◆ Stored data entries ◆
────────────────

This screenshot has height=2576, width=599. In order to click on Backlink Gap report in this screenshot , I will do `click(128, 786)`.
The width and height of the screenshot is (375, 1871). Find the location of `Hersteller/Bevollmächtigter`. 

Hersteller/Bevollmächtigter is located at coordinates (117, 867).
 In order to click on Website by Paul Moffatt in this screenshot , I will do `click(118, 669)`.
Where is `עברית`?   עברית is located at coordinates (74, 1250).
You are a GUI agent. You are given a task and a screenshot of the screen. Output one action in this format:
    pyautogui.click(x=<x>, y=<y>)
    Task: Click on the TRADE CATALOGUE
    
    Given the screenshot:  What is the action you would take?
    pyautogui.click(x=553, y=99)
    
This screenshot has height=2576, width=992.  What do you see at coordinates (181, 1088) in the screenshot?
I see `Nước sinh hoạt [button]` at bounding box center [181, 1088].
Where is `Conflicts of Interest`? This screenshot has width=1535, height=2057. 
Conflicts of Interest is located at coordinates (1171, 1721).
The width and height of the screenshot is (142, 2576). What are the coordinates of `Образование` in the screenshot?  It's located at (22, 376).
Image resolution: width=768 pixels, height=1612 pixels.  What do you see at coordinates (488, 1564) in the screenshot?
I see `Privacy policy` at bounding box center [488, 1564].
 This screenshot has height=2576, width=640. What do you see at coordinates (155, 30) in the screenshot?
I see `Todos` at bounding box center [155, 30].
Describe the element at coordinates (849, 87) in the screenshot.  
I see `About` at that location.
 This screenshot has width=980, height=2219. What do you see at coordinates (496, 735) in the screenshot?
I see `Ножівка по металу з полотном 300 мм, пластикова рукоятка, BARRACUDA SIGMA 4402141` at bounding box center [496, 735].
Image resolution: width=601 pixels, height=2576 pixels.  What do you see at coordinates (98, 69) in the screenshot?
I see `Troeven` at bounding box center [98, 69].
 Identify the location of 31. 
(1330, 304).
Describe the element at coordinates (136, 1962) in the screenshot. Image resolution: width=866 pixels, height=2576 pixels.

────────────────

◆ TO DO ◆
Copy verbatim the span of lines that begins with the line holding "Describe the element at coordinates (849, 87)" and ends at the last line of the records.

◆ RESPONSE TO THE TASK ◆
Describe the element at coordinates (849, 87) in the screenshot.  
I see `About` at that location.
 This screenshot has width=980, height=2219. What do you see at coordinates (496, 735) in the screenshot?
I see `Ножівка по металу з полотном 300 мм, пластикова рукоятка, BARRACUDA SIGMA 4402141` at bounding box center [496, 735].
Image resolution: width=601 pixels, height=2576 pixels.  What do you see at coordinates (98, 69) in the screenshot?
I see `Troeven` at bounding box center [98, 69].
 Identify the location of 31. 
(1330, 304).
Describe the element at coordinates (136, 1962) in the screenshot. Image resolution: width=866 pixels, height=2576 pixels.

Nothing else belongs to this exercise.